Task objective:
Beginning with the line that contains "Forgot Password? (620, 508)", reproduce every line through the end of the records below exactly, and leave the pictures out.

Material to process section start

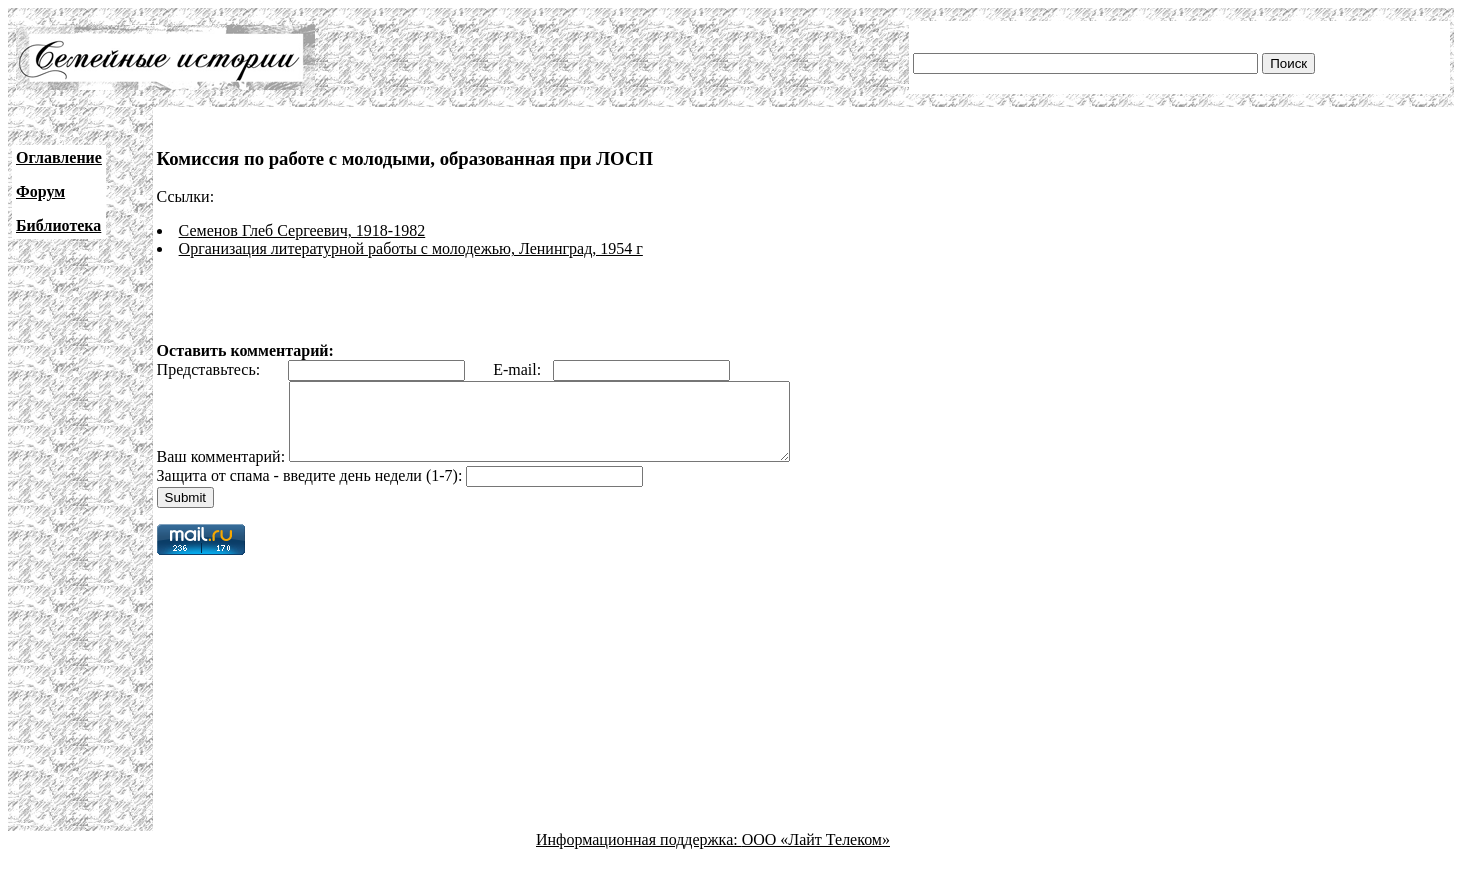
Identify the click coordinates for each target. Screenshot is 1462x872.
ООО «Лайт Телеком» (816, 854)
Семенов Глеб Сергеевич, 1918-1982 (302, 230)
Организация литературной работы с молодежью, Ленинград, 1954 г (411, 248)
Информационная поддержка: (639, 854)
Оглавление (59, 157)
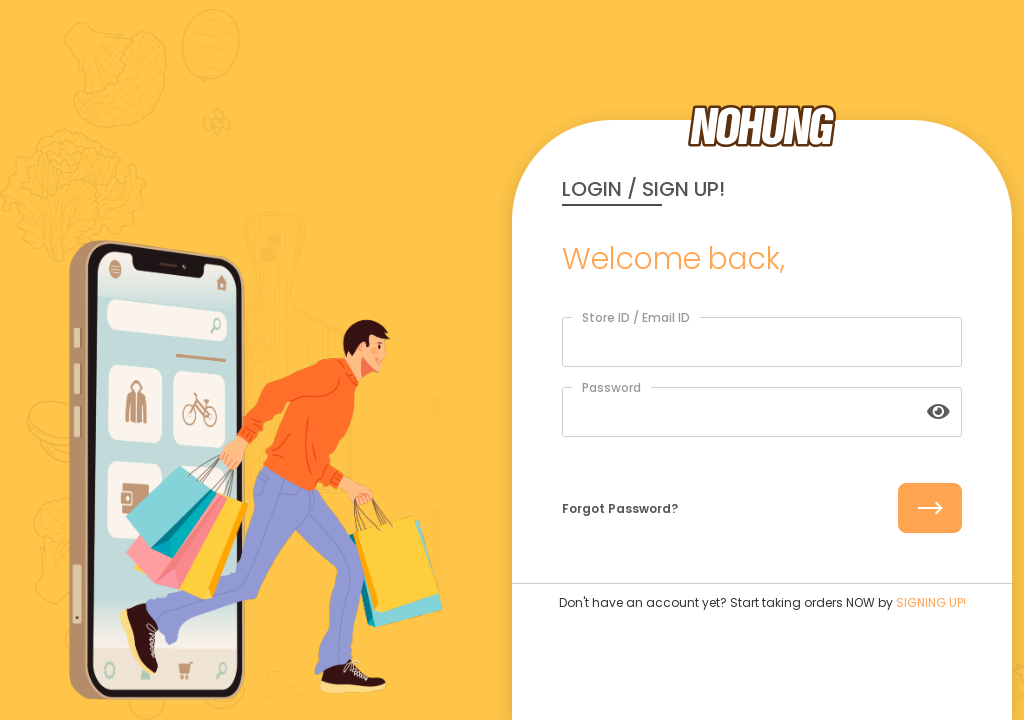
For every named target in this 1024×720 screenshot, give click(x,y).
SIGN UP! (683, 189)
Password (611, 387)
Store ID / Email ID (636, 317)
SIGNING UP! (931, 602)
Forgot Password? (620, 508)
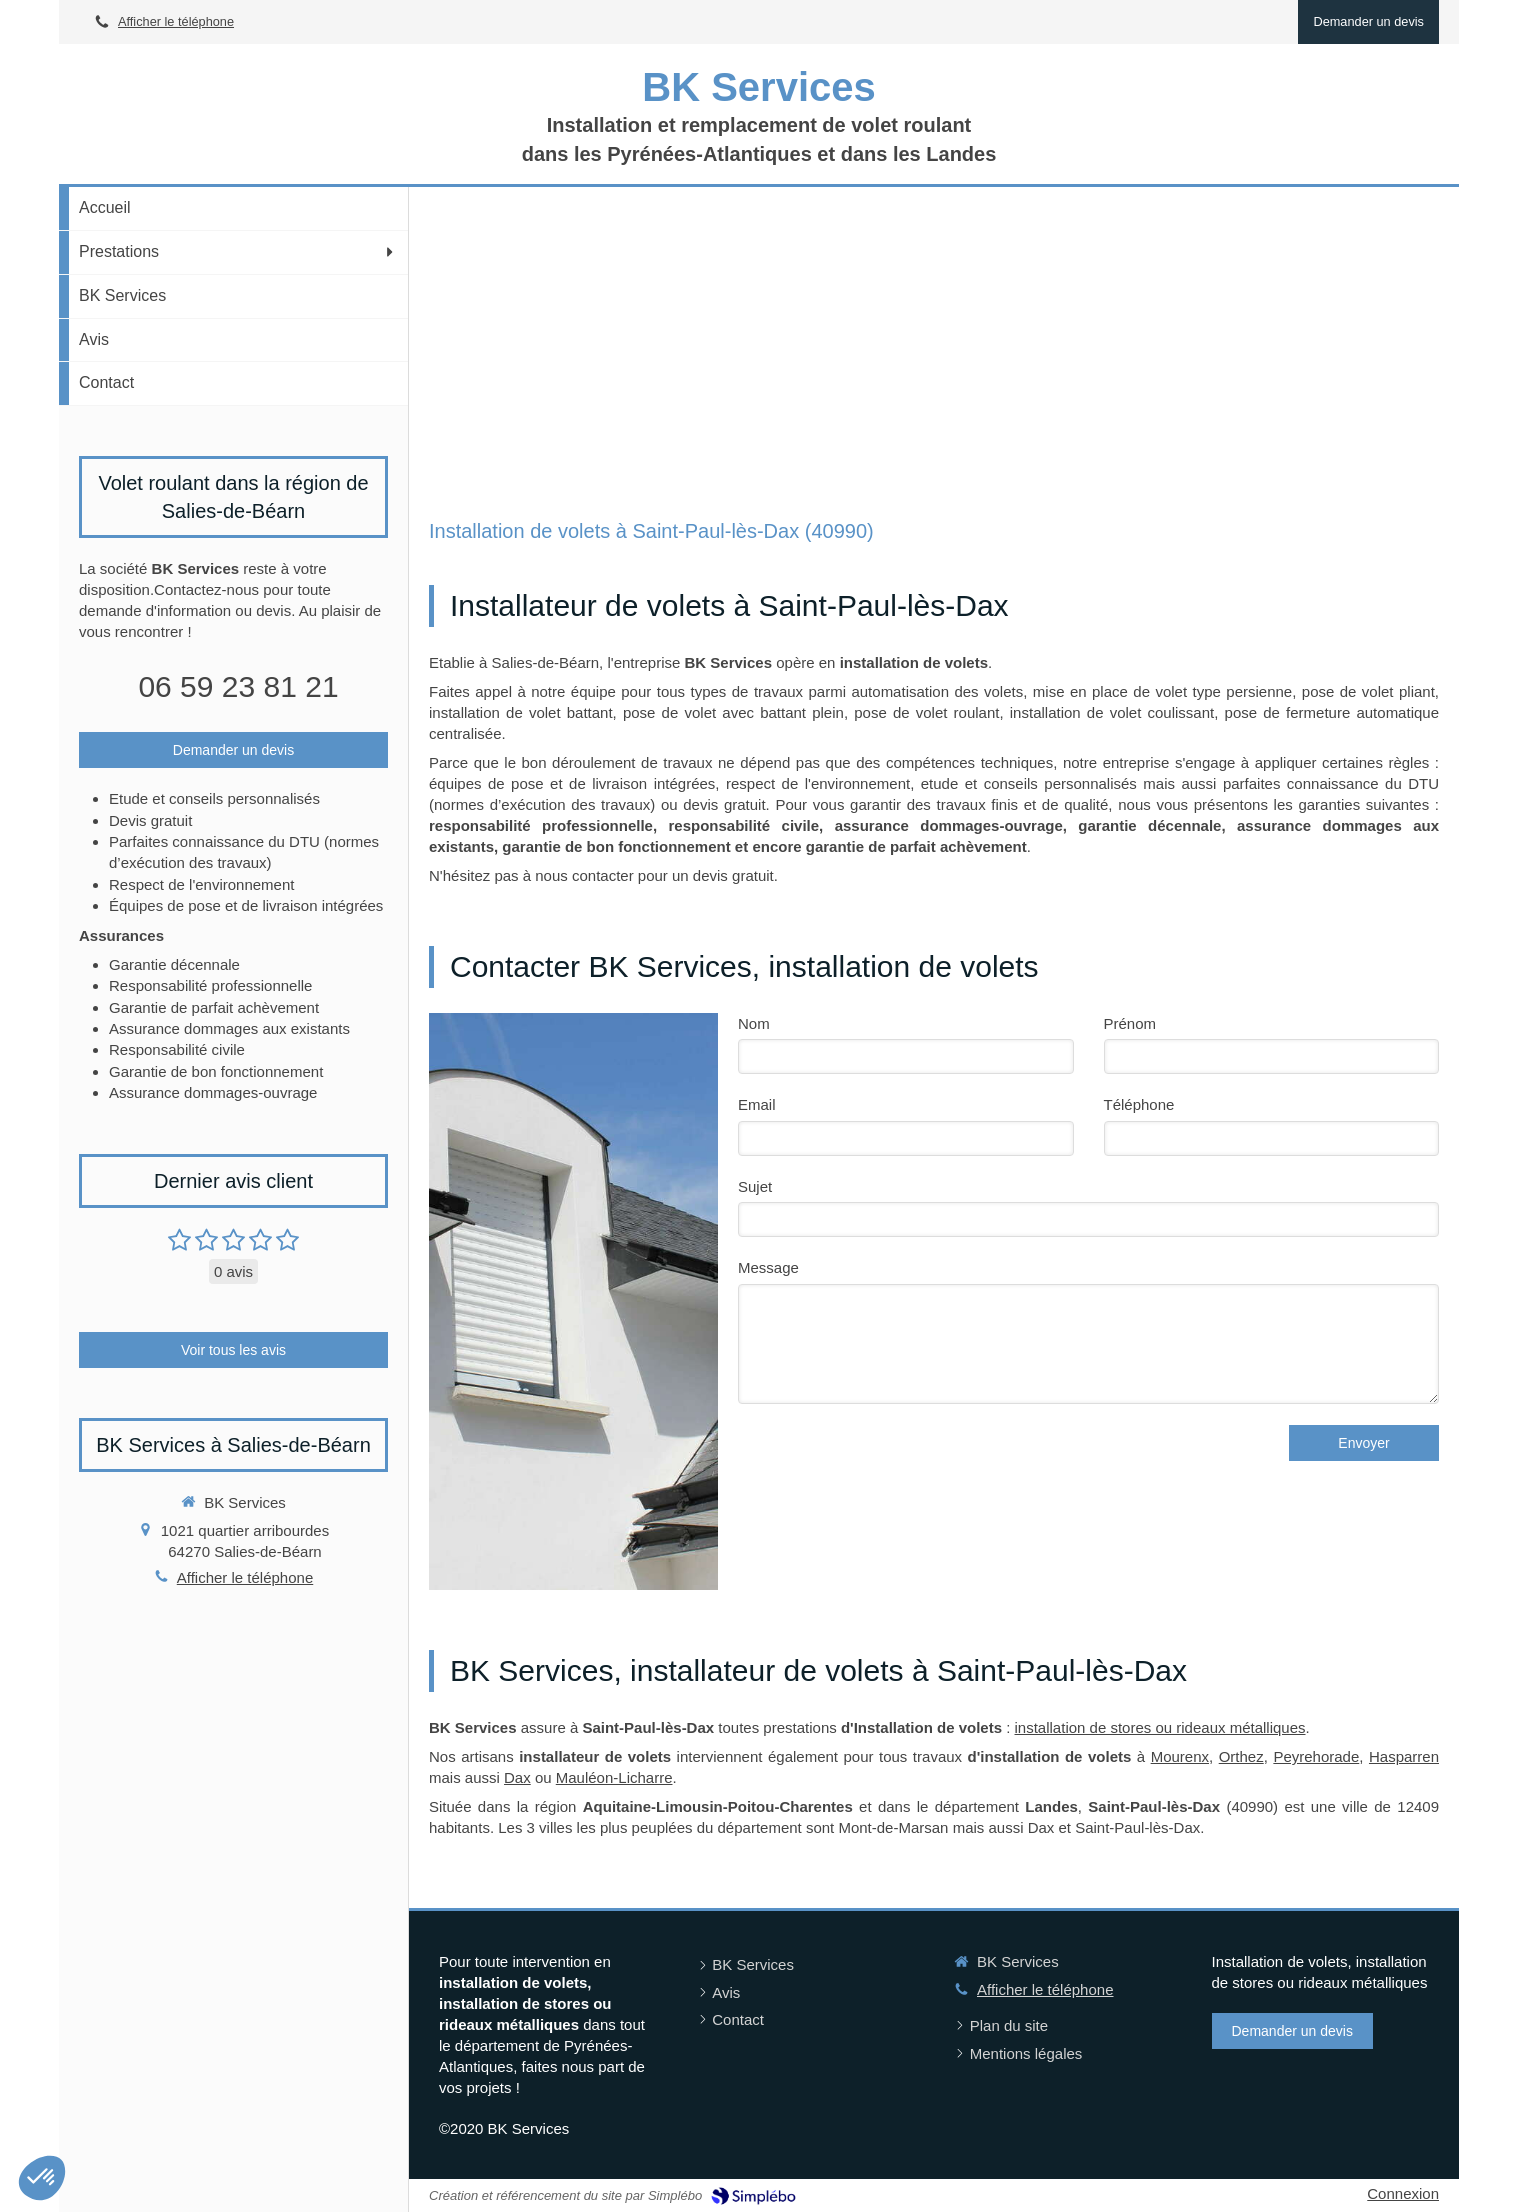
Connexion (1403, 2193)
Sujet (755, 1186)
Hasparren (1404, 1756)
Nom (754, 1023)
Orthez (1241, 1756)
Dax (517, 1777)
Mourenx (1180, 1756)
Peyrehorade (1316, 1756)
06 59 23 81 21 (238, 686)
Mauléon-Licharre (614, 1777)
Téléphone (1139, 1104)
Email (757, 1104)
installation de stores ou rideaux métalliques (1160, 1727)
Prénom (1130, 1023)
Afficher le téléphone (176, 21)
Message (768, 1267)
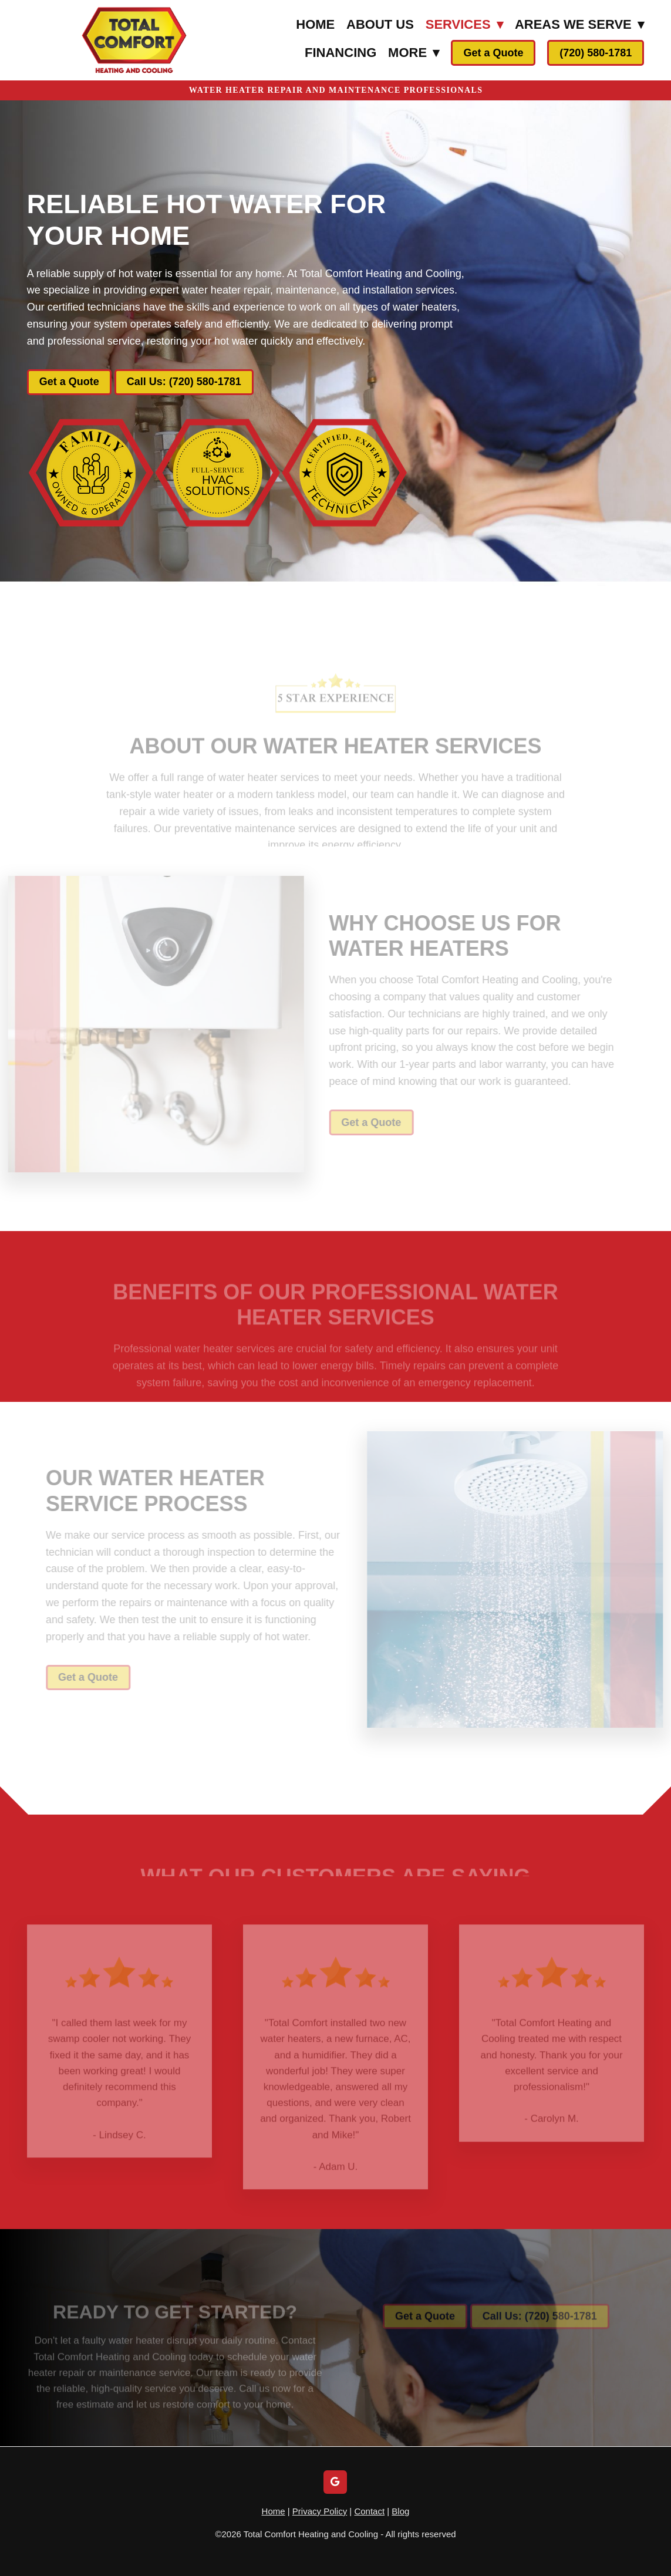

Material to process section end

Solution for this exercise:
Forgot Password? (620, 508)
Connexion (1403, 2193)
Sujet (755, 1186)
Hasparren (1404, 1756)
Nom (754, 1023)
Orthez (1241, 1756)
Dax (517, 1777)
Mourenx (1180, 1756)
Peyrehorade (1316, 1756)
06 59 23 81 21 (238, 686)
Mauléon-Licharre (614, 1777)
Téléphone (1139, 1104)
Email (757, 1104)
installation de stores ou rideaux métalliques (1160, 1727)
Prénom (1130, 1023)
Afficher le téléphone (176, 21)
Message (768, 1267)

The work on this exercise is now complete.